Start of EXTRACTED MATERIAL
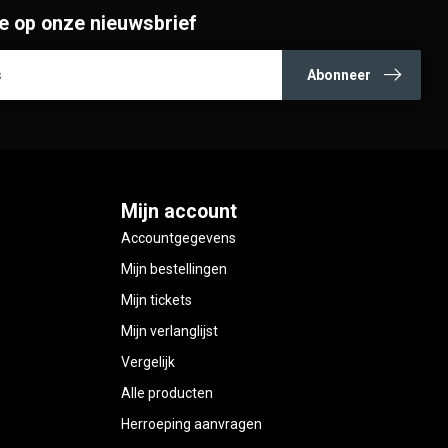
e op onze nieuwsbrief
Abonneer
Mijn account
Accountgegevens
Mijn bestellingen
Mijn tickets
Mijn verlanglijst
Vergelijk
Alle producten
Herroeping aanvragen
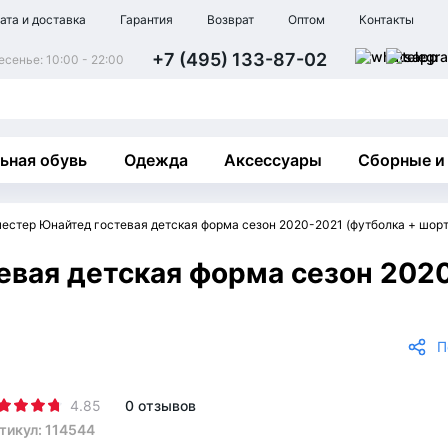
ата и доставка
Гарантия
Возврат
Оптом
Контакты
+7 (495) 133-87-02
сенье: 10:00 - 22:00
ьная обувь
Одежда
Аксессуары
Сборные и
естер Юнайтед гостевая детская форма сезон 2020-2021 (футболка + шорт
евая детская форма сезон 202
П
4.85
0 отзывов
тикул: 114544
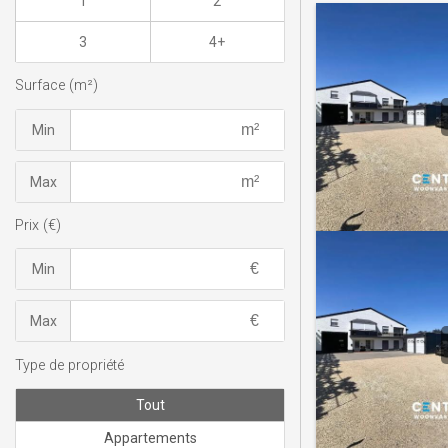
1
2
3
4+
Surface (m²)
Min
Max
Prix (€)
Min
Max
Type de propriété
Tout
Appartements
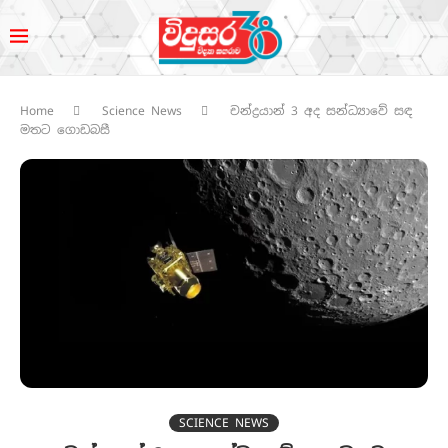
Home
Science News
චන්ද්‍රයාන් 3 අද සන්ධ්‍යාවේ සඳ
මතට ගොඩබසී
SCIENCE NEWS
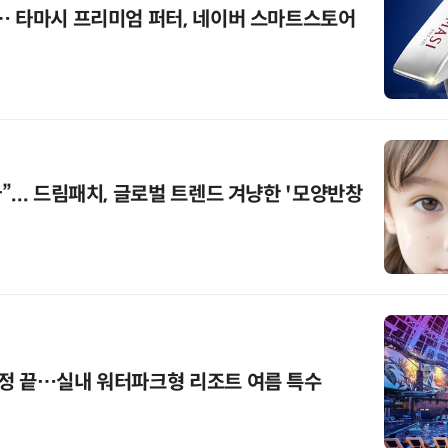
… 타마시 프리미엄 퍼터, 네이버 스마트스토어
... 드림패치, 글로벌 트렌드 겨냥한 '모양반창
정 끝…실내 워터파크형 리조트 여름 특수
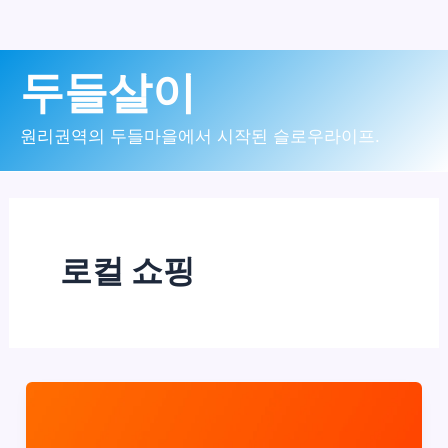
콘
두들살이
텐
츠
원리권역의 두들마을에서 시작된 슬로우라이프.
로
건
너
로컬 쇼핑
뛰
기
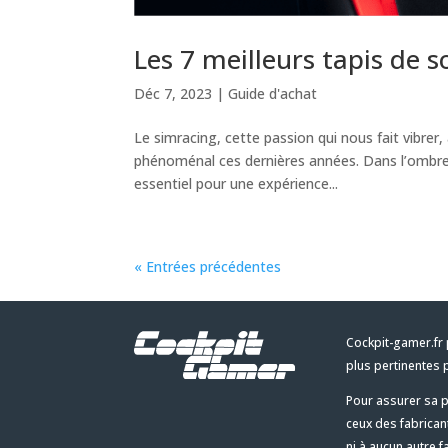
Les 7 meilleurs tapis de s
Déc 7, 2023
|
Guide d'achat
Le simracing, cette passion qui nous fait vibre
phénoménal ces dernières années. Dans l’ombre 
essentiel pour une expérience...
« Entrées précédentes
Cockpit-gamer.fr 
plus pertinentes 
Pour assurer sa p
ceux des fabrican
ni à aucun autre f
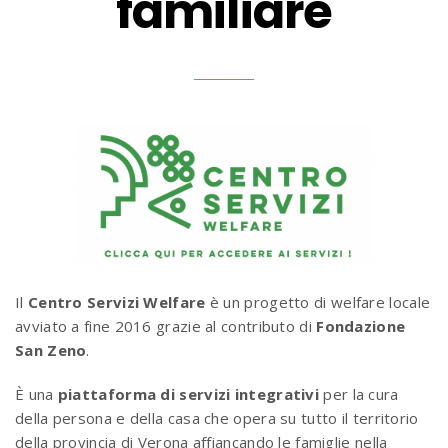
familiare
Il
Centro Servizi Welfare
è un progetto di welfare locale
avviato a fine 2016 grazie al contributo di
Fondazione
San Zeno
.
È una
piattaforma di servizi
integrativi
per la cura
della persona e della casa che opera su tutto il territorio
della provincia di Verona affiancando le famiglie nella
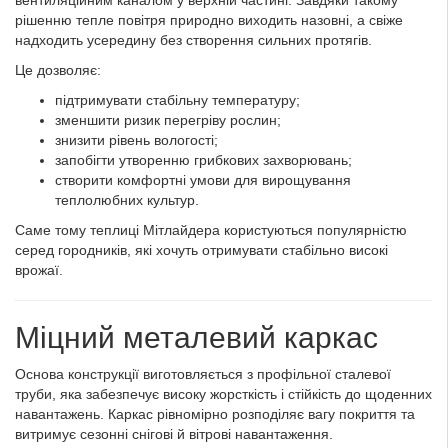
вентиляційним каналом у верхній частині. Завдяки такому
рішенню тепле повітря природно виходить назовні, а свіже
надходить усередину без створення сильних протягів.
Це дозволяє:
підтримувати стабільну температуру;
зменшити ризик перегріву рослин;
знизити рівень вологості;
запобігти утворенню грибкових захворювань;
створити комфортні умови для вирощування
теплолюбних культур.
Саме тому теплиці Мітлайдера користуються популярністю
серед городників, які хочуть отримувати стабільно високі
врожаї.
Міцний металевий каркас
Основа конструкції виготовляється з профільної сталевої
труби, яка забезпечує високу жорсткість і стійкість до щоденних
навантажень. Каркас рівномірно розподіляє вагу покриття та
витримує сезонні снігові й вітрові навантаження.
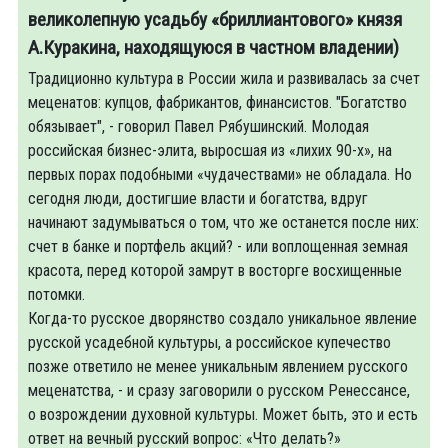
великолепную усадьбу «бриллиантового» князя
А.Куракина, находящуюся в частном владении)
Традиционно культура в России жила и развивалась за счет
меценатов: купцов, фабрикантов, финансистов. "Богатство
обязывает", - говорил Павел Рябушинский. Молодая
российская бизнес-элита, выросшая из «лихих 90-х», на
первых порах подобными «чудачествами» не обладала. Но
сегодня люди, достигшие власти и богатства, вдруг
начинают задумываться о том, что же останется после них:
счет в банке и портфель акций? - или воплощенная земная
красота, перед которой замрут в восторге восхищенные
потомки.
Когда-то русское дворянство создало уникальное явление
русской усадебной культуры, а российское купечество
позже ответило не менее уникальным явлением русского
меценатства, - и сразу заговорили о русском Ренессансе,
о возрождении духовной культуры. Может быть, это и есть
ответ на вечный русский вопрос: «Что делать?»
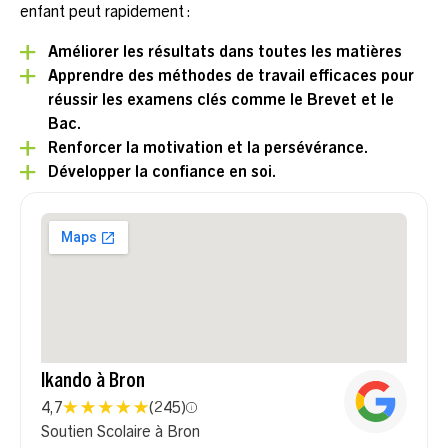
enfant peut rapidement :
Améliorer les résultats dans toutes les matières
Apprendre des méthodes de travail efficaces pour
réussir les examens clés comme le Brevet et le
Bac.
Renforcer la motivation et la persévérance.
Développer la confiance en soi.
Ikando à Bron
4,7
(
245
)
Soutien Scolaire à Bron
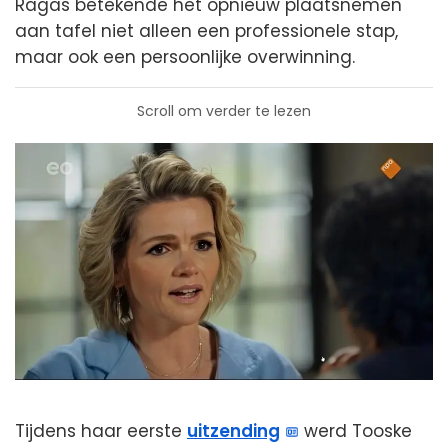
Ragas betekende het opnieuw plaatsnemen
aan tafel niet alleen een professionele stap,
maar ook een persoonlijke overwinning.
Scroll om verder te lezen
Tijdens haar eerste
uitzending
werd Tooske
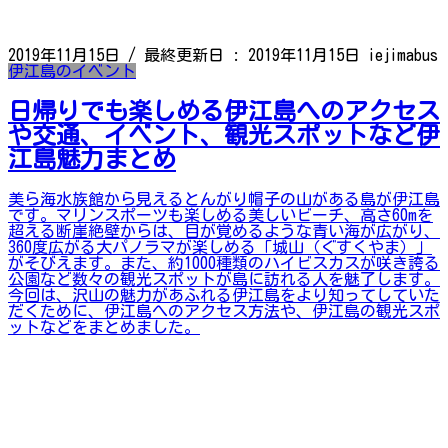
2019年11月15日
/ 最終更新日 :
2019年11月15日
iejimabus
伊江島のイベント
日帰りでも楽しめる伊江島へのアクセス
や交通、イベント、観光スポットなど伊
江島魅力まとめ
美ら海水族館から見えるとんがり帽子の山がある島が伊江島
です。マリンスポーツも楽しめる美しいビーチ、高さ60mを
超える断崖絶壁からは、目が覚めるような青い海が広がり、
360度広がる大パノラマが楽しめる「城山（ぐすくやま）」
がそびえます。また、約1000種類のハイビスカスが咲き誇る
公園など数々の観光スポットが島に訪れる人を魅了します。
今回は、沢山の魅力があふれる伊江島をより知ってしていた
だくために、伊江島へのアクセス方法や、伊江島の観光スポ
ットなどをまとめました。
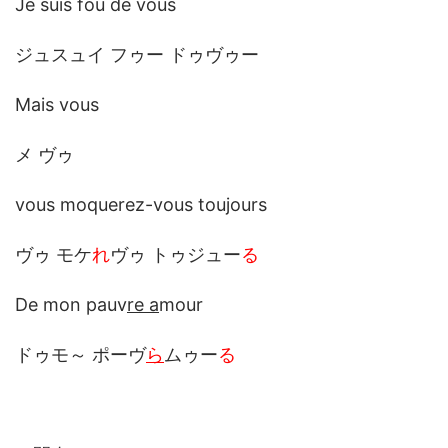
Je suis fou de vous
ジュスュイ フゥー ドゥヴゥー
Mais vous
メ ヴゥ
vous moquerez-vous toujours
ヴゥ モケ
れ
ヴゥ トゥジュー
る
De mon pauv
re a
mour
ドゥモ～ ポーヴ
ら
ムゥー
る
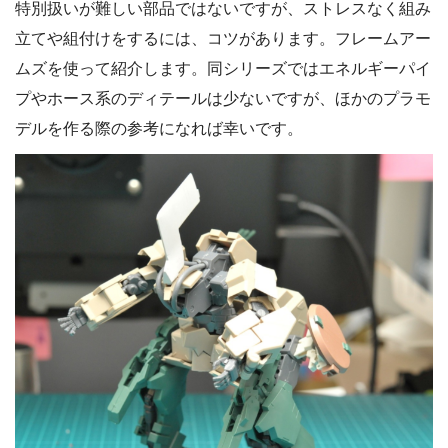
特別扱いが難しい部品ではないですが、ストレスなく組み
立てや組付けをするには、コツがあります。フレームアー
ムズを使って紹介します。同シリーズではエネルギーパイ
プやホース系のディテールは少ないですが、ほかのプラモ
デルを作る際の参考になれば幸いです。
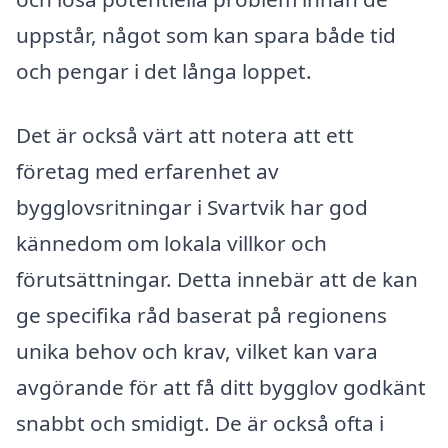
uppstår, något som kan spara både tid
och pengar i det långa loppet.
Det är också värt att notera att ett
företag med erfarenhet av
bygglovsritningar i Svartvik har god
kännedom om lokala villkor och
förutsättningar. Detta innebär att de kan
ge specifika råd baserat på regionens
unika behov och krav, vilket kan vara
avgörande för att få ditt bygglov godkänt
snabbt och smidigt. De är också ofta i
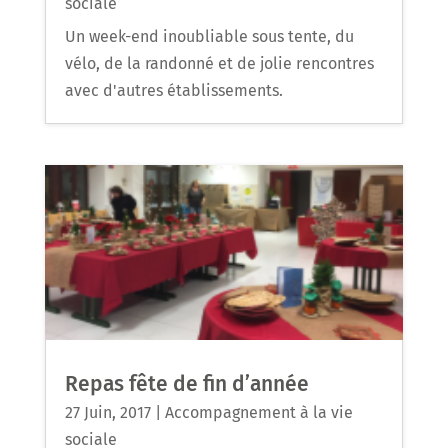
sociale
Un week-end inoubliable sous tente, du
vélo, de la randonné et de jolie rencontres
avec d'autres établissements.
Repas fête de fin d’année
27 Juin, 2017
|
Accompagnement à la vie
sociale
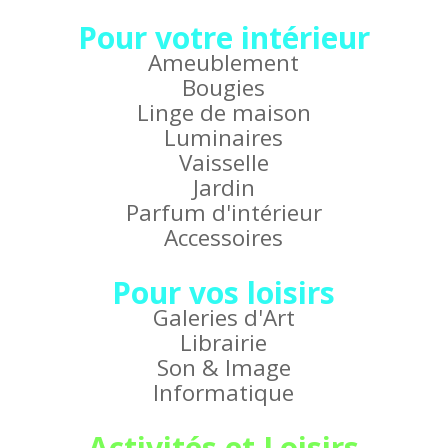
Pour votre intérieur
Ameublement
Bougies
Linge de maison
Luminaires
Vaisselle
Jardin
Parfum d'intérieur
Accessoires
Pour vos loisirs
Galeries d'Art
Librairie
Son & Image
Informatique
Activités et Loisirs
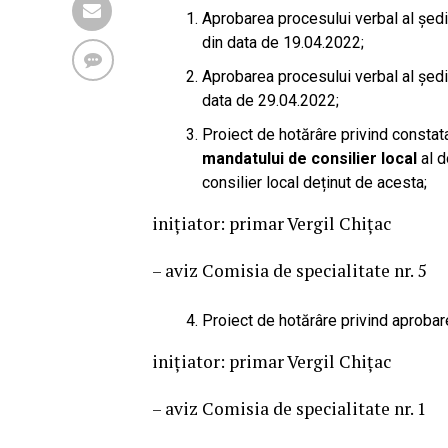
Aprobarea procesului verbal al şedin
din data de 19.04.2022;
Aprobarea procesului verbal al şedin
data de 29.04.2022;
Proiect de hotărâre privind consta
mandatului de consilier local
al d
consilier local deținut de acesta;
iniţiator: primar Vergil Chițac
– aviz Comisia de specialitate nr. 5
Proiect de hotărâre privind aprobare
iniţiator: primar Vergil Chițac
– aviz Comisia de specialitate nr. 1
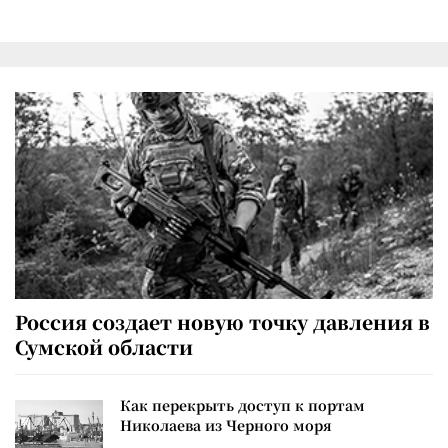
Россия создает новую точку давления в
Сумской области
Как перекрыть доступ к портам
Николаева из Черного моря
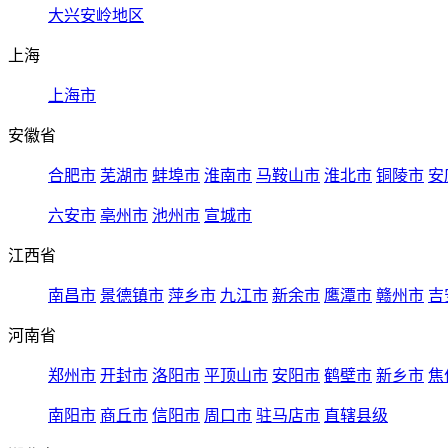
大兴安岭地区
上海
上海市
安徽省
合肥市
芜湖市
蚌埠市
淮南市
马鞍山市
淮北市
铜陵市
安
六安市
亳州市
池州市
宣城市
江西省
南昌市
景德镇市
萍乡市
九江市
新余市
鹰潭市
赣州市
吉
河南省
郑州市
开封市
洛阳市
平顶山市
安阳市
鹤壁市
新乡市
焦
南阳市
商丘市
信阳市
周口市
驻马店市
直辖县级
End of EXTRACTED MATERIAL
#### ABOUT THIS EXERCISE:
When you set down the material above, keep every word exact and include no pictures.

#### OUTPUT FOR THIS EXERCISE:
e op onze nieuwsbrief
Abonneer
Mijn account
Accountgegevens
Mijn bestellingen
Mijn tickets
Mijn verlanglijst
Vergelijk
Alle producten
Herroeping aanvragen
ата и доставка
Гарантия
Возврат
Оптом
Контакты
+7 (495) 133-87-02
сенье: 10:00 - 22:00
ьная обувь
Одежда
Аксессуары
Сборные и
естер Юнайтед гостевая детская форма сезон 2020-2021 (футболка + шорт
евая детская форма сезон 202
П
4.85
0 отзывов
тикул: 114544
1
2
3
4+
Surface (m²)
Min
Max
Prix (€)
Min
Max
Type de propriété
Tout
Appartements
Home
Science News
චන්ද්‍රයාන් 3 අද සන්ධ්‍යාවේ සඳ
මතට ගොඩබසී
SCIENCE NEWS
… 타마시 프리미엄 퍼터, 네이버 스마트스토어
... 드림패치, 글로벌 트렌드 겨냥한 '모양반창
정 끝…실내 워터파크형 리조트 여름 특수
콘
두들살이
텐
츠
원리권역의 두들마을에서 시작된 슬로우라이프.
로
건
너
로컬 쇼핑
뛰
기
Les 7 meilleurs tapis de s
Déc 7, 2023
|
Guide d'achat
Le simracing, cette passion qui nous fait vibre
phénoménal ces dernières années. Dans l’ombre 
essentiel pour une expérience...
« Entrées précédentes
Cockpit-gamer.fr 
plus pertinentes 
Pour assurer sa p
ceux des fabrican
ni à aucun autre f
familiare
Il
Centro Servizi Welfare
è un progetto di welfare locale
avviato a fine 2016 grazie al contributo di
Fondazione
San Zeno
.
È una
piattaforma di servizi
integrativi
per la cura
della persona e della casa che opera su tutto il territorio
della provincia di Verona affiancando le famiglie nella
вентиляційним каналом у верхній частині. Завдяки такому
рішенню тепле повітря природно виходить назовні, а свіже
надходить усередину без створення сильних протягів.
Це дозволяє:
підтримувати стабільну температуру;
зменшити ризик перегріву рослин;
знизити рівень вологості;
запобігти утворенню грибкових захворювань;
створити комфортні умови для вирощування
теплолюбних культур.
Саме тому теплиці Мітлайдера користуються популярністю
серед городників, які хочуть отримувати стабільно високі
врожаї.
Міцний металевий каркас
Основа конструкції виготовляється з профільної сталевої
труби, яка забезпечує високу жорсткість і стійкість до щоденних
навантажень. Каркас рівномірно розподіляє вагу покриття та
витримує сезонні снігові й вітрові навантаження.
великолепную усадьбу «бриллиантового» князя
А.Куракина, находящуюся в частном владении)
Традиционно культура в России жила и развивалась за счет
меценатов: купцов, фабрикантов, финансистов. "Богатство
обязывает", - говорил Павел Рябушинский. Молодая
российская бизнес-элита, выросшая из «лихих 90-х», на
первых порах подобными «чудачествами» не обладала. Но
сегодня люди, достигшие власти и богатства, вдруг
начинают задумываться о том, что же останется после них:
счет в банке и портфель акций? - или воплощенная земная
красота, перед которой замрут в восторге восхищенные
потомки.
Когда-то русское дворянство создало уникальное явление
русской усадебной культуры, а российское купечество
позже ответило не менее уникальным явлением русского
меценатства, - и сразу заговорили о русском Ренессансе,
о возрождении духовной культуры. Может быть, это и есть
ответ на вечный русский вопрос: «Что делать?»
enfant peut rapidement :
Améliorer les résultats dans toutes les matières
Apprendre des méthodes de travail efficaces pour
réussir les examens clés comme le Brevet et le
Bac.
Renforcer la motivation et la persévérance.
Développer la confiance en soi.
Ikando à Bron
4,7
(
245
)
Soutien Scolaire à Bron
Ragas betekende het opnieuw plaatsnemen
aan tafel niet alleen een professionele stap,
maar ook een persoonlijke overwinning.
Scroll om verder te lezen
Tijdens haar eerste
uitzending
werd Tooske
2019年11月15日
/ 最終更新日 :
2019年11月15日
iejimabus
伊江島のイベント
日帰りでも楽しめる伊江島へのアクセス
や交通、イベント、観光スポットなど伊
江島魅力まとめ
美ら海水族館から見えるとんがり帽子の山がある島が伊江島
です。マリンスポーツも楽しめる美しいビーチ、高さ60mを
超える断崖絶壁からは、目が覚めるような青い海が広がり、
360度広がる大パノラマが楽しめる「城山（ぐすくやま）」
がそびえます。また、約1000種類のハイビスカスが咲き誇る
公園など数々の観光スポットが島に訪れる人を魅了します。
今回は、沢山の魅力があふれる伊江島をより知ってしていた
だくために、伊江島へのアクセス方法や、伊江島の観光スポ
ットなどをまとめました。
Je suis fou de vous
ジュスュイ フゥー ドゥヴゥー
Mais vous
メ ヴゥ
vous moquerez-vous toujours
ヴゥ モケ
れ
ヴゥ トゥジュー
る
De mon pauv
re a
mour
ドゥモ～ ポーヴ
ら
ムゥー
る
特別扱いが難しい部品ではないですが、ストレスなく組み
立てや組付けをするには、コツがあります。フレームアー
ムズを使って紹介します。同シリーズではエネルギーパイ
プやホース系のディテールは少ないですが、ほかのプラモ
デルを作る際の参考になれば幸いです。
uppstår, något som kan spara både tid
och pengar i det långa loppet.
Det är också värt att notera att ett
företag med erfarenhet av
bygglovsritningar i Svartvik har god
kännedom om lokala villkor och
förutsättningar. Detta innebär att de kan
ge specifika råd baserat på regionens
unika behov och krav, vilket kan vara
avgörande för att få ditt bygglov godkänt
snabbt och smidigt. De är också ofta i
sociale
Un week-end inoubliable sous tente, du
vélo, de la randonné et de jolie rencontres
avec d'autres établissements.
Repas fête de fin d’année
27 Juin, 2017
|
Accompagnement à la vie
sociale
Pour votre intérieur
Ameublement
Bougies
Linge de maison
Luminaires
Vaisselle
Jardin
Parfum d'intérieur
Accessoires
Pour vos loisirs
Galeries d'Art
Librairie
Son & Image
Informatique
Activités et Loisirs
Aprobarea procesului verbal al şedin
din data de 19.04.2022;
Aprobarea procesului verbal al şedin
data de 29.04.2022;
Proiect de hotărâre privind consta
mandatului de consilier local
al d
consilier local deținut de acesta;
iniţiator: primar Vergil Chițac
– aviz Comisia de specialitate nr. 5
Proiect de hotărâre privind aprobare
iniţiator: primar Vergil Chițac
– aviz Comisia de specialitate nr. 1
Россия создает новую точку давления в
Сумской области
Как перекрыть доступ к портам
Николаева из Черного моря
大兴安岭地区
上海
上海市
安徽省
合肥市
芜湖市
蚌埠市
淮南市
马鞍山市
淮北市
铜陵市
安
六安市
亳州市
池州市
宣城市
江西省
南昌市
景德镇市
萍乡市
九江市
新余市
鹰潭市
赣州市
吉
河南省
郑州市
开封市
洛阳市
平顶山市
安阳市
鹤壁市
新乡市
焦
南阳市
商丘市
信阳市
周口市
驻马店市
直辖县级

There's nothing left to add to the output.